» **DIRECTIONS FOR THIS TASK**
Any images in the records should be skipped; transcribe the rest exactly.

» **RECORDS SUPPLIED**
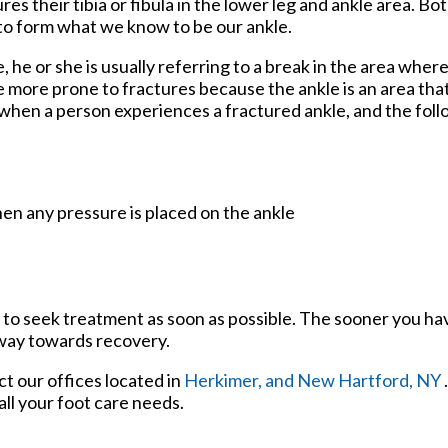
s their tibia or fibula in the lower leg and ankle area. Bo
to form what we know to be our ankle.
, he or she is usually referring to a break in the area where
re more prone to fractures because the ankle is an area that
 when a person experiences a fractured ankle, and the fo
en any pressure is placed on the ankle
 to seek treatment as soon as possible. The sooner you ha
 way towards recovery.
act
our offices
located in
Herkimer,
and New Hartford, NY
ll your foot care needs.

» **REPLY TO THE EXERCISE**
s their tibia or fibula in the lower leg and ankle area. Bo
to form what we know to be our ankle.
, he or she is usually referring to a break in the area where
re more prone to fractures because the ankle is an area that
 when a person experiences a fractured ankle, and the fo
en any pressure is placed on the ankle
 to seek treatment as soon as possible. The sooner you ha
 way towards recovery.
act
our offices
located in
Herkimer,
and New Hartford, NY
ll your foot care needs.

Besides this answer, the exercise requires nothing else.